Posted: 22 Feb 2021 0:58 EST Last activity: 1 Mar 2021 19:20 EST
Single Sign On - Keeping the user session alive while the user is actively using another non Pega application
I am trying to address the below scenario
Our application (App A built on Pega) is launched from a different application (App B) (non Pega and it is basically has a link to launch App A). Both Apps use the IDP for authentication.
App B hosts multiple applications like App A, so a user basically login into App B (authentication done using IDP) and then launch App A by clicking on a link. App A checks with the IDP for a valid session, gets the assertion and updates the user basic info and access group on the Operator record and launch the portal.
There is a 15 min, session timeout in IDP unless the user is active in any of the application launched from that session, so it is expected from the application to send idp a keep alive request after every few mins (lets assume 10 mins). If IDP doesnt get any request from any application, then it kills the user sessions and sends a notification to all the applications that are launched from that session to log out the user.
Now we have done the below
1. Implemented SSO using the SAMAUTH Auth service.
2. Configured the same 15 min session timeout, by customizing the pxSessionTimer section, and alerting the user at 10 mins that the session will timeout in 5 mins if no action is taken, there is an ok button and if user clicks it the Pega session is getting extended.
3. If user does'nt extend the session, then LogOff triggers and we have implemented SLO, so the user logs off from Pega, and also a request is sent to IDP, which further sends the logout request to all the applications.
What I need help with is
1. IDP has a url to keep the session alive, so we need to call that url periodically but user should be able to work without any interruptions or redirections. Does Pega has any OOB feature that I am missing, which could make this asynchronous call ?

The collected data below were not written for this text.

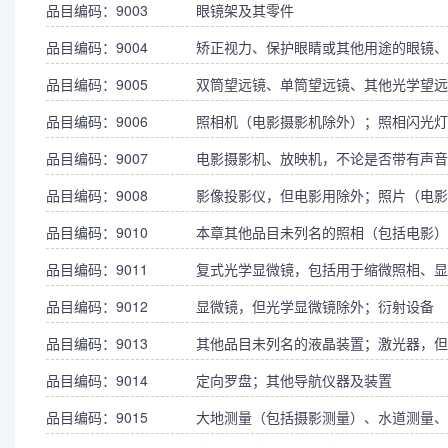
品目编码：9003
眼镜架及其零件
品目编码：9004
矫正视力、保护眼睛或其他用途的眼镜、
品目编码：9005
双筒望远镜、单筒望远镜、其他光学望远
品目编码：9006
照相机（电影摄影机除外）；照相闪光灯
品目编码：9007
电影摄影机、放映机，不论是否带有声音
品目编码：9008
影像投影仪，但电影用除外；照片（电影
品目编码：9010
本章其他品目未列名的照相（包括电影）
品目编码：9011
复式光学显微镜，包括用于缩微照相、显
品目编码：9012
显微镜，但光学显微镜除外；衍射设备
品目编码：9013
其他品目未列名的液晶装置；激光器，但
品目编码：9014
定向罗盘；其他导航仪器及装置
品目编码：9015
大地测量（包括摄影测量）、水道测量、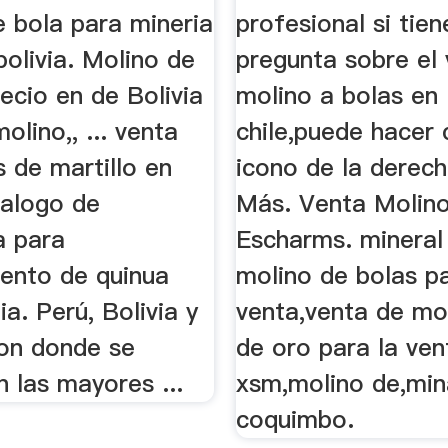
e bola para mineria
profesional si tie
bolivia. Molino de
pregunta sobre el
recio en de Bolivia
molino a bolas en
lino,, ... venta
chile,puede hacer c
 de martillo en
icono de la derech
talogo de
Más. Venta Molin
a para
Escharms. mineral
ento de quinua
molino de bolas pa
a. Perú, Bolivia y
venta,venta de mo
on donde se
de oro para la ven
 las mayores ...
xsm,molino de,min
coquimbo.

2. How do we listen to the IDP request to keep the session alive, when the user is active in other applications ?
In IDP Service Provider settings we need to provide a link, which is called by IDP by adding user session id and it does'nt expect any response.

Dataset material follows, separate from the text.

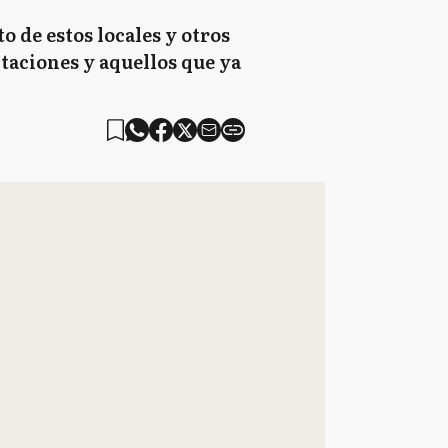
 de estos locales y otros
taciones y aquellos que ya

Does Pega has any OOB feature or any suggestion on how to implement this ?
We are using PRPC 7.4, using OOB SAMAUTH, SAML 2.0 , Infinity IDP.

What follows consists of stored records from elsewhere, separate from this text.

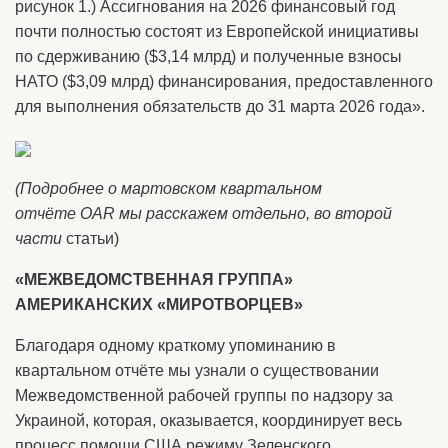
рисунок 1.) Ассигнования на 2026 финансовый год
почти полностью состоят из Европейской инициативы
по сдерживанию ($3,14 млрд) и полученные взносы
НАТО ($3,09 млрд) финансирования, предоставленного
для выполнения обязательств до 31 марта 2026 года».
(Подробнее о мартовском квартальном
отчёте
OAR
мы расскажем отдельно, во второй
части
статьи)
«МЕЖВЕДОМСТВЕННАЯ ГРУППА»
АМЕРИКАНСКИХ «МИРОТВОРЦЕВ»
Благодаря одному краткому упоминанию в
квартальном отчёте мы узнали о существовании
Межведомственной рабочей группы по надзору за
Украиной, которая, оказывается, координирует весь
процесс помощи США режиму Зеленского.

@Kamalesh_mohanty No I am still trying to find a best solution around this requirement.
Basically I need to provide a service which IDP keeps calling with the session info and then I need to extend the pega user session with the same session id. This way even if the user is not active in pega application, the single sign on session continues and extends.
Can you please let me know if you have any specific questions or thoughts on this.